His shows “Buffy the Vampire Slayer,” “Angel” and “Firefly” inspired much geekiness, to be sure, but no nerdery is required to enjoy “Serenity,” a ridiculously smart and funny sci-fi Western space adventure that picks up where the short-lived “Firefly” left off.
I come at the film almost as a novice, having watched only the first few episodes of “Firefly.” I don’t know whether that series’ hardcore fans will love the movie, though I suspect they will. What is certain is that admirers of great stories of heroes and semi-heroes who do battle with evil while engaging in witty conversation will find much to enjoy here. Picture “Star Wars” mixed with, I don’t know, something really intelligent and witty and you’ve got “Serenity.”
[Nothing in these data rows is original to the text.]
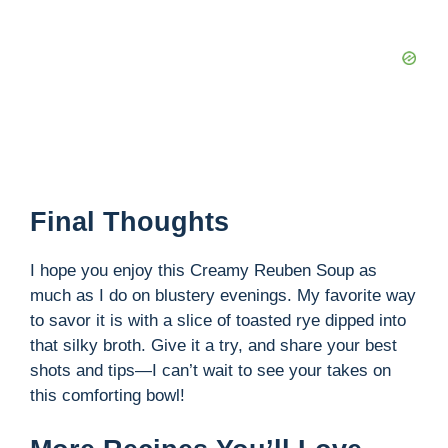
Final Thoughts
I hope you enjoy this Creamy Reuben Soup as
much as I do on blustery evenings. My favorite way
to savor it is with a slice of toasted rye dipped into
that silky broth. Give it a try, and share your best
shots and tips—I can’t wait to see your takes on
this comforting bowl!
A few hundred years hence, the galaxy has come to parallel the American Old West. You have your central planets that all operate under the Alliance, a well-intentioned organization that has become corrupt and bureaucratic; and you have your outer planets, the lawless ones on the frontiers of space, barely settled and resisting Alliance efforts to bring them into the fold. These planets, to bring home the comparison, are full of futuristic saloons and decorated in sagebrush. Outlaws, of which there are many, carry laser guns as well as the old-fashioned bullet kind.
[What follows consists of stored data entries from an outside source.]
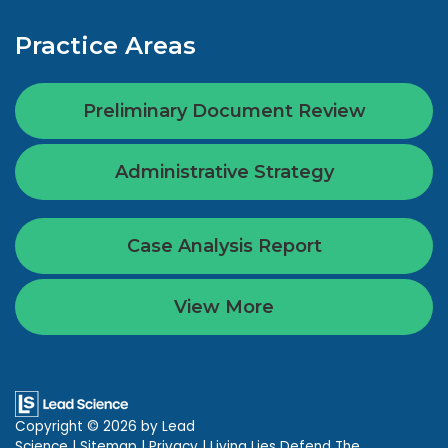
Practice Areas
Preliminary Document Review
Administrative Strategy
Case Analysis Report
View More
Copyright © 2026
by Lead
Science
|
Sitemap
|
Privacy
| Living Lies Defend The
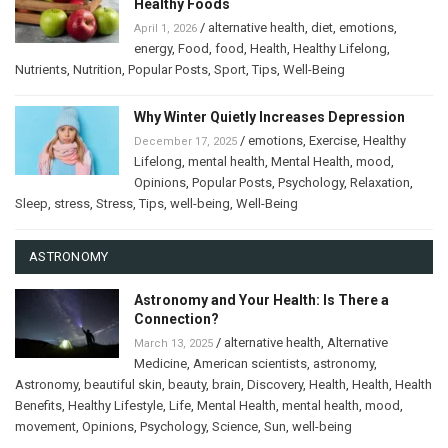
Healthy Foods
/
alternative health
,
diet
,
emotions
,
April 1, 2026
energy
,
Food
,
food
,
Health
,
Healthy Lifelong
,
Nutrients
,
Nutrition
,
Popular Posts
,
Sport
,
Tips
,
Well-Being
Why Winter Quietly Increases Depression
/
emotions
,
Exercise
,
Healthy
December 17, 2025
Lifelong
,
mental health
,
Mental Health
,
mood
,
Opinions
,
Popular Posts
,
Psychology
,
Relaxation
,
Sleep
,
stress
,
Stress
,
Tips
,
well-being
,
Well-Being
ASTRONOMY
Astronomy and Your Health: Is There a
Connection?
/
alternative health
,
Alternative
March 13, 2025
Medicine
,
American scientists
,
astronomy
,
Astronomy
,
beautiful skin
,
beauty
,
brain
,
Discovery
,
Health
,
Health
,
Health
Benefits
,
Healthy Lifestyle
,
Life
,
Mental Health
,
mental health
,
mood
,
movement
,
Opinions
,
Psychology
,
Science
,
Sun
,
well-being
One of these outlaws is Malcolm Reynolds (Nathan Fillion), a Han Solo mercenary type with a rickety spaceship, a small crew, and a staunch position of self-preservation. The ship is called Serenity, and there’s no word on whether it came by that name ironically. Despite the best efforts of mechanic Kaylee (Jewel Staite) and pilot Wash (Alan Tudyk), most landings are borderline crashes — not helped by the fact that they’re usually on the run from whomever they’ve just robbed. (All for clients, of course. They don’t steal for their own purposes.)
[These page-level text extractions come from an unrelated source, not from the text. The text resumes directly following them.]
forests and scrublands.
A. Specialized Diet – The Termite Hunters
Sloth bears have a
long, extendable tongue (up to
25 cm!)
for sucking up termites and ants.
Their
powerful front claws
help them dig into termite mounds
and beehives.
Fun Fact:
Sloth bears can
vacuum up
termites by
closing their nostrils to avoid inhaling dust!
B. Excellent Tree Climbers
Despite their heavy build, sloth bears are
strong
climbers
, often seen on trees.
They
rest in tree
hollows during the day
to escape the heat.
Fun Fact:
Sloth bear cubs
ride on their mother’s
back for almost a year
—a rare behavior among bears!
Wash’s wife Zoe (Gina Torres) is Mal’s first mate, and the muscle — Mal’s Chewbacca, I suppose — is Jayne Cobb (Adam Baldwin), whose mouthy insubordination is indicative of the level of respect the captain gets from his crew. Jayne is particularly vocal against the two freeloaders currently onboard: Simon Tam (Sean Maher), who has some training as a doctor; and his sister River (Summer Glau), a 17-year-old psychic who has begun to display psychotic tendencies.
Simon rescued River from an Alliance-run facility, and anyone who annoys the Alliance is a friend of Mal’s. Still, it means Mal must add the Alliance to the list of people who are constantly chasing him. River’s presence is a burden, in other words, made worse by her sudden and seemingly unprovoked whirlwind of butt-kicking in a saloon.
Meanwhile, there is a nameless assassin (Chiwetel Ejiofor), smooth of voice and cold of demeanor, who has slain many people in his quest to get to River. There is something in her mind, perhaps stored in her memory, perhaps dealing with whatever the Alliance was doing to her in that facility, that is of importance to him.
The Serenity crew tend toward the cowardly, with running and hiding as a frequent game plan, and no qualms about fighting dirty when fighting is inevitable. This is plenty funny, of course, and for as thrilling and action-packed as the movie is, it’s pretty hilarious, too. (One thing we Whedon fans admire about him is his ability to combine heroics, adventure and humor, even in the same scene.) But the movie’s arc for these characters has them slowly developing a sense of justice and rightness, an acceptance of life’s uncertainties coupled with the realization that just because they don’t have all the answers doesn’t mean they can’t believe in something.
It’s Mal, as the protagonist, whose psyche is most at center-stage, and it’s a little troubling. He’s so single-mindedly selfish and mercenary that his eventual slight change of heart may be too little, too late. When the film’s over, you may remember him as a jerk — an entertaining one, sure, and a cool character, but ultimately a creep. I get the feeling that’s not what Whedon intended.
What Whedon surely did intend are the many touches that remind us of “Star Wars,” “Star Trek,” Whedon’s own “Buffy the Vampire Slayer” — heck, one scene is straight out of a zombie flick, as our heroes are besieged by a posse of bloodthirsty humans called Reavers. Yet nothing in the film feels derivative. Where it is reminiscent of other sci-fi icons, it seems to be in homage, always enlivened by Whedon’s wit and astute visual sense. “Serenity” is completely fresh, perhaps the best sci-fi film this year, and one of the better ones of any genre.